2022-03-08 18:11:29

by Horatiu Vultur

[permalink] [raw]
Subject: [PATCH net-next] net: lan966x: Improve the CPU TX bitrate.

Replace 'readx_poll_timeout_atomic' with a simple while loop + timeout
when checking if it is possible to write to the HW the next word of the
frame.
Doing this will improve the TX bitrate by 65%. The measurements were
done using iperf3.

Before:
[ ID] Interval Transfer Bitrate Retr
[ 5] 0.00-10.03 sec 55.2 MBytes 46.2 Mbits/sec 0 sender
[ 5] 0.00-10.04 sec 53.8 MBytes 45.0 Mbits/sec receiver

After:
[ ID] Interval Transfer Bitrate Retr
[ 5] 0.00-10.02 sec 91.4 MBytes 76.6 Mbits/sec 0 sender
[ 5] 0.00-10.03 sec 90.2 MBytes 75.5 Mbits/sec receiver

Signed-off-by: Horatiu Vultur <[email protected]>
---
.../ethernet/microchip/lan966x/lan966x_main.c | 20 ++++++++++---------
1 file changed, 11 insertions(+), 9 deletions(-)
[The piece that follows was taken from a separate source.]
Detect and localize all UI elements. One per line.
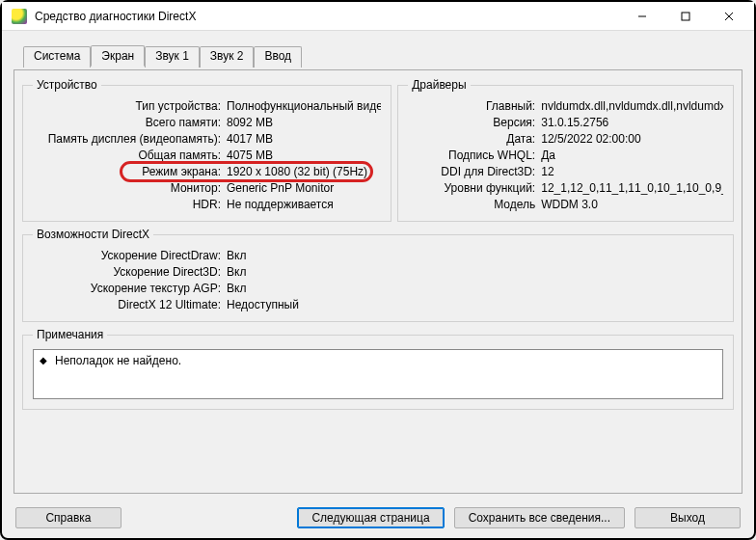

diff --git a/drivers/net/ethernet/microchip/lan966x/lan966x_main.c b/drivers/net/ethernet/microchip/lan966x/lan966x_main.c
index 81c01665d01e..f6cef29b9d36 100644
--- a/drivers/net/ethernet/microchip/lan966x/lan966x_main.c
+++ b/drivers/net/ethernet/microchip/lan966x/lan966x_main.c
@@ -176,18 +176,20 @@ static int lan966x_port_stop(struct net_device *dev)
return 0;
}

-static int lan966x_port_inj_status(struct lan966x *lan966x)
-{
- return lan_rd(lan966x, QS_INJ_STATUS);
-}
-
static int lan966x_port_inj_ready(struct lan966x *lan966x, u8 grp)
{
- u32 val;
+ unsigned long time = jiffies + usecs_to_jiffies(READL_TIMEOUT_US);
+ int ret = 0;

- return readx_poll_timeout_atomic(lan966x_port_inj_status, lan966x, val,
- QS_INJ_STATUS_FIFO_RDY_GET(val) & BIT(grp),
- READL_SLEEP_US, READL_TIMEOUT_US);
+ while (!(lan_rd(lan966x, QS_INJ_STATUS) &
+ QS_INJ_STATUS_FIFO_RDY_SET(BIT(grp)))) {
+ if (time_after(jiffies, time)) {
+ ret = -ETIMEDOUT;
+ break;
+ }
+ }
+
+ return ret;
}

static int lan966x_port_ifh_xmit(struct sk_buff *skb,
--
2.33.0


2022-03-08 23:48:36

by Horatiu Vultur

[permalink] [raw]
Subject: Re: [PATCH net-next] net: lan966x: Improve the CPU TX bitrate.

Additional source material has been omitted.